EDIT (additional thoughts from me, on this point):
I'm reminded of how things have changed in the Senate, with regard to court appointments.
Time was, the President's nominees to the federal bench, Supreme Court or otherwise, received 100 out of 100 votes. To see otherwise was an exception to the rule.
The way they were to be judged was on the basis of whether they were qualified. Whether or not the senator agreed with the nominee on political issues was NOT to be the basis for determining a yes or no vote. That just wasn't done, as the court was meant to be non-factional and non-partisan (though that was a polite fiction, starting even from the early days of the Republic).
With the most obvious exception of Felix Frankfurter, I believe, in FDR's time, this was the way the Senate operated up until about Pres. Reagan's time (if there are previous signal examples, I'm not aware of them). It was then, with nominees like Bork and Thomas, when the Democrats first inserted political aims into the nomination process, and they've kept it up ever since (and the Republicans have joined in, after the fact, though to hear the media talk the Republicans started it).

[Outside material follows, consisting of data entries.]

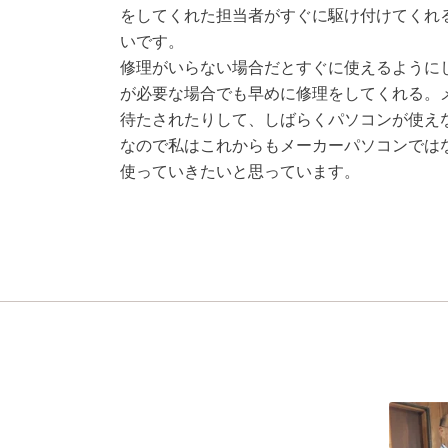
をしてくれた担当者がすぐに駆け付けてくれ
いです。
修理がいらない場合だとすぐに使えるように
が必要な場合でも早めに修理をしてくれる。
待たされたりして、しばらくパソコンが使え
なので私はこれからもメーカーパソコンでは
使っていきたいと思っています。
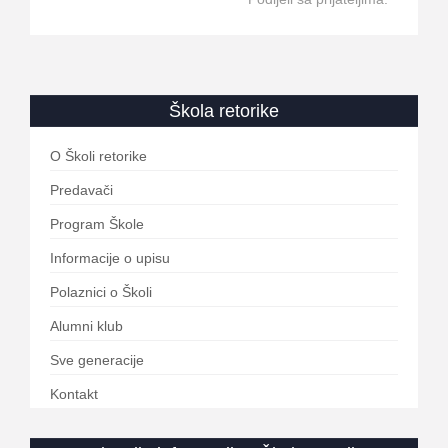
Škola retorike
O Školi retorike
Predavači
Program Škole
Informacije o upisu
Polaznici o Školi
Alumni klub
Sve generacije
Kontakt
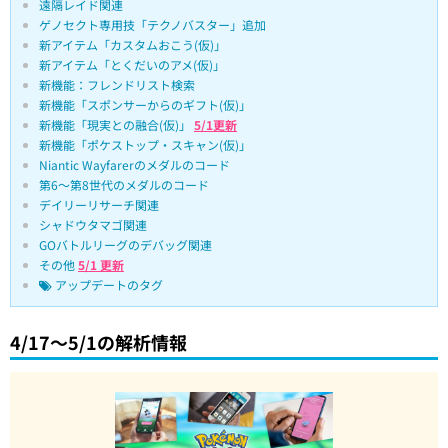
遠隔レイド関連
ゲノセクト専用技「テクノバスター」追加
新アイテム「カスタムおこう(仮)」
新アイテム「とくだいのアメ(仮)」
新機能：フレンドリスト検索
新機能「スポンサーからのギフト(仮)」
新機能「現実との融合(仮)」
5/1更新
新機能「ポケストップ・スキャン(仮)」
Niantic Wayfarerのメダルのコード
第6〜第8世代のメダルのコード
デイリーリサーチ関連
シャドウタマゴ関連
GOバトルリーグのデバッグ関連
その他
5/1 更新
アップデートのタグ
4/17〜5/1の解析情報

Now, in the interest of full disclosure, I don't think the non-partisan process did Republicans any good. Look at O'Connor, and the fact that 90% of GOP appointees to the federal bench are pro-abortion, and not very conservative in any respect. I believe judges should be chosen not because they are "qualified" (i.e. can apply precedent and follow process -- that's a system that has ill served champions of justice and truth), but because they have the courage to choose rightly what will serve justice. But that's beside the point for this discussion.
I mention this example here simply because it's analogous -- this was "standard ethical practice" in government, up until someone was willing to violate the process and insert politics into a supposedly non-political system. Obama has now taken this same step in his relationship to the news media. "Pay to Play" so to speak.